# WebMCP: Everything You Need to Know
WebMCP dropped on February 10, 2026. I heard the announcement, opened Chrome Canary, enabled the flag, and typed this in DevTools:
```js
console.log(navigator.modelContext);
// ModelContext {}[[Prototype]]: ModelContext
```
It was real. So I spent the next week going deep — building with it, reading the W3C spec, comparing it to Anthropic's MCP. This is everything I found.
## The Problem WebMCP Solves
Before I explain what WebMCP is, let me explain why it needed to exist.
Right now, when an AI agent wants to interact with a website — book a flight, fill a form, submit an order — it works like this:
```
1. Take a screenshot of the page
2. Send screenshot to a vision model
3. Model guesses where to click
4. Simulate the click
5. Take another screenshot
6. Repeat 10-20 times until done
```
This is called browser automation and it's how tools like Playwright, browser-use, and most agentic AI work today. It's slow, expensive (every screenshot burns tokens), and incredibly fragile — move a button 5 pixels and the agent breaks.
WebMCP is a completely different approach. Instead of the agent _guessing_ how to interact with your site by looking at screenshots, your website tells the agent exactly what it can do — through structured, callable JavaScript functions.
## What WebMCP Actually Is
WebMCP (Web Model Context Protocol) is a new browser-native JavaScript API — a W3C Draft Community Group specification published February 12, 2026, authored by engineers from Google (Khushal Sagar, Dominic Farolino) and Microsoft (Brandon Walderman).
The entire API surface lives on one property:
```js
navigator.modelContext;
```
That's the entry point to everything. When I ran this in Chrome Canary DevTools:
```js
console.log(Object.getOwnPropertyNames(ModelContext.prototype));
// ['clearContext', 'provideContext', 'registerTool', 'unregisterTool', 'constructor']
```
Five methods. That's literally the whole API. Four of them are the ones you'll use as a developer.

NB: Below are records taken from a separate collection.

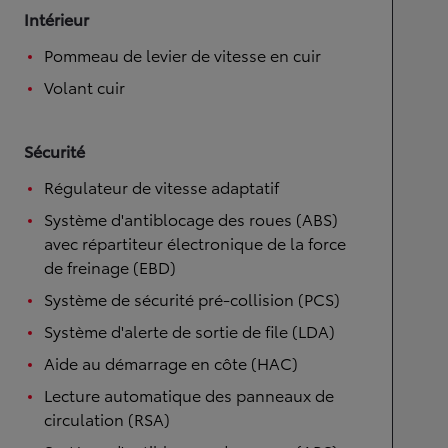
Intérieur
Pommeau de levier de vitesse en cuir
Volant cuir
Sécurité
Régulateur de vitesse adaptatif
Système d'antiblocage des roues (ABS)
avec répartiteur électronique de la force
de freinage (EBD)
Système de sécurité pré-collision (PCS)
Système d'alerte de sortie de file (LDA)
Aide au démarrage en côte (HAC)
Lecture automatique des panneaux de
circulation (RSA)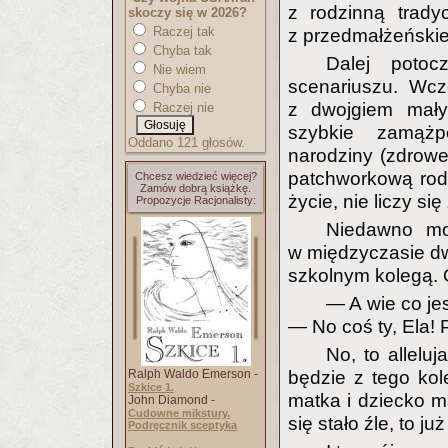
z rodzinną trady
skoczy się w 2026?
Raczej tak
z przedmałżeńskie
Chyba tak
Dalej potoc
Nie wiem
scenariuszu. Wcz
Chyba nie
z dwojgiem małyc
Raczej nie
szybkie zamążp
Oddano 121 głosów.
narodziny (zdrowe
patchworkową rodz
Chcesz wiedzieć więcej?
Zamów dobrą książkę.
życie, nie liczy się
Propozycje Racjonalisty:
Niedawno moj
w międzyczasie dwu
szkolnym kolegą. 
— A wie co je
— No coś ty, Ela! 
No, to alleluj
Ralph Waldo Emerson -
będzie z tego kole
Szkice 1.
matka i dziecko ma
John Diamond -
Cudowne mikstury.
się stało źle, to już
Podręcznik sceptyka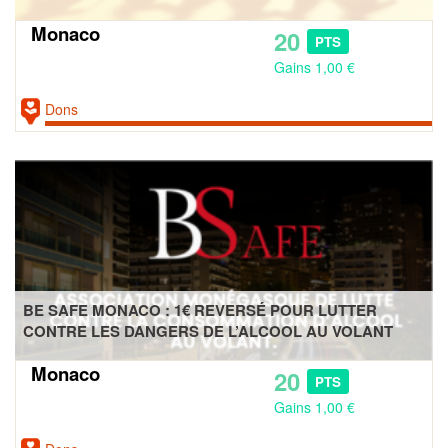
Monaco
20
PTS
Gains 1,00 €
Dons
BE SAFE MONACO : 1€ REVERSÉ POUR LUTTER
CONTRE LES DANGERS DE L’ALCOOL AU VOLANT
Monaco
20
PTS
Gains 1,00 €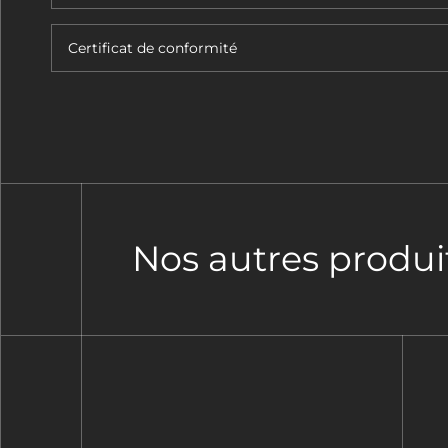
Certificat de conformité
Nos autres produi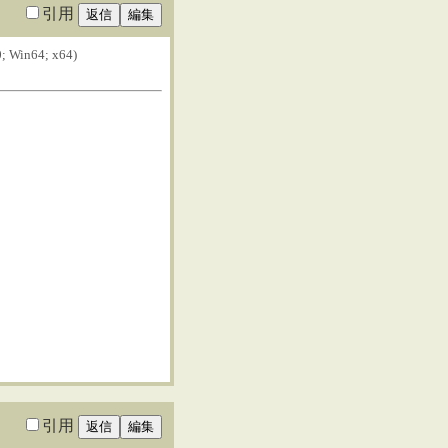
引用
0; Win64; x64)
引用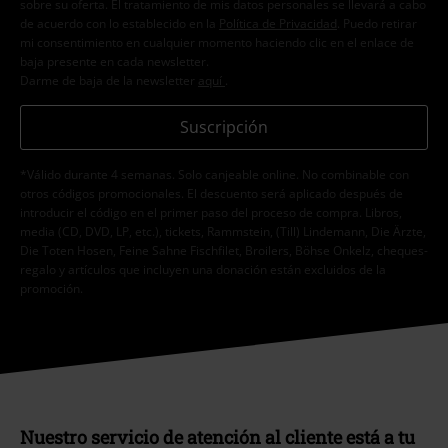
sobre su oferta. El tratamiento de mis datos personales se llevará a cabo
de acuerdo con lo establecido en la
Política de Privacidad
. Puedo retirar
mi consentimiento en cualquier momento haciendo clic en el enlace de
baja presente en cada newsletter.
Darme de baja de la newsletter
aquí
.
Suscripción
*Válido durante 4 semanas. Solo canjeable online. No combinable con
otros códigos promocionales. El descuento será aplicado después de
introducir el código en el primer paso del proceso de compra. Libros,
media (CD, DVD, LP, etc.), tickets, Rammstein, (Till) Lindemann, Die Ärzte,
Die Toten Hosen, Feine Sahne Fischfilet, Broilers, Böhse Onkelz, cheques-
regalo y artículos que incluyen una donación están excluidos de la
promoción.
Nuestro servicio de atención al cliente está a tu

The spec's one-line abstract says it best:
> "The WebMCP API enables web applications to provide JavaScript-based tools to AI agents."
## The W3C Spec — What It Actually Says
I read the full spec at webmachinelearning.github.io/webmcp so you don't have to. Here's the complete IDL — the canonical definition of every interface:
```webidl
partial interface Navigator {
[SecureContext, SameObject] readonly attribute ModelContext modelContext;
};
interface ModelContext {
undefined provideContext(optional ModelContextOptions options = {});
undefined clearContext();
undefined registerTool(ModelContextTool tool);
undefined unregisterTool(DOMString name);
};
dictionary ModelContextTool {
required DOMString name;
required DOMString description;
object inputSchema;
required ToolExecuteCallback execute;
ToolAnnotations annotations;
};
dictionary ToolAnnotations {
boolean readOnlyHint;
};
callback ToolExecuteCallback = Promise<any> (object input, ModelContextClient client);
interface ModelContextClient {
Promise<any> requestUserInteraction(UserInteractionCallback callback);
};
```
A few things worth noting from the spec directly:
`[SecureContext]` — WebMCP only works on HTTPS. Plain HTTP sites won't have navigator.modelContext at all. This is intentional security design.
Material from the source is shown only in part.